**Exercise directions:**
Print the full set of records below, character for character and picture-free.

[Saved data entries]
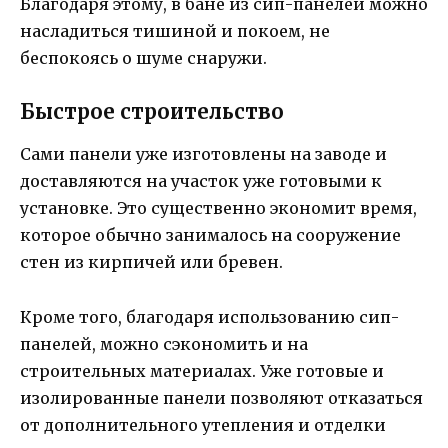
Благодаря этому, в бане из сип-панелей можно
насладиться тишиной и покоем, не
беспокоясь о шуме снаружи.
Быстрое строительство
Сами панели уже изготовлены на заводе и
доставляются на участок уже готовыми к
установке. Это существенно экономит время,
которое обычно занималось на сооружение
стен из кирпичей или бревен.
Кроме того, благодаря использованию сип-
панелей, можно сэкономить и на
строительных материалах. Уже готовые и
изолированные панели позволяют отказаться
от дополнительного утепления и отделки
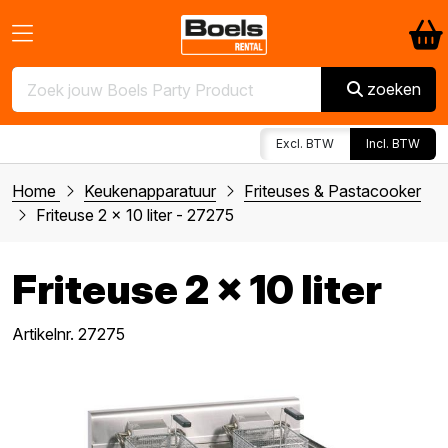
zoeken
Excl. BTW
Incl. BTW
Home
Keukenapparatuur
Friteuses & Pastacooker
Friteuse 2 x 10 liter - 27275
Friteuse 2 x 10 liter
Artikelnr. 27275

**Exercise result:**
Благодаря этому, в бане из сип-панелей можно
насладиться тишиной и покоем, не
беспокоясь о шуме снаружи.
Быстрое строительство
Сами панели уже изготовлены на заводе и
доставляются на участок уже готовыми к
установке. Это существенно экономит время,
которое обычно занималось на сооружение
стен из кирпичей или бревен.
Кроме того, благодаря использованию сип-
панелей, можно сэкономить и на
строительных материалах. Уже готовые и
изолированные панели позволяют отказаться
от дополнительного утепления и отделки
zoeken
Excl. BTW
Incl. BTW
Home
Keukenapparatuur
Friteuses & Pastacooker
Friteuse 2 x 10 liter - 27275
Friteuse 2 x 10 liter
Artikelnr. 27275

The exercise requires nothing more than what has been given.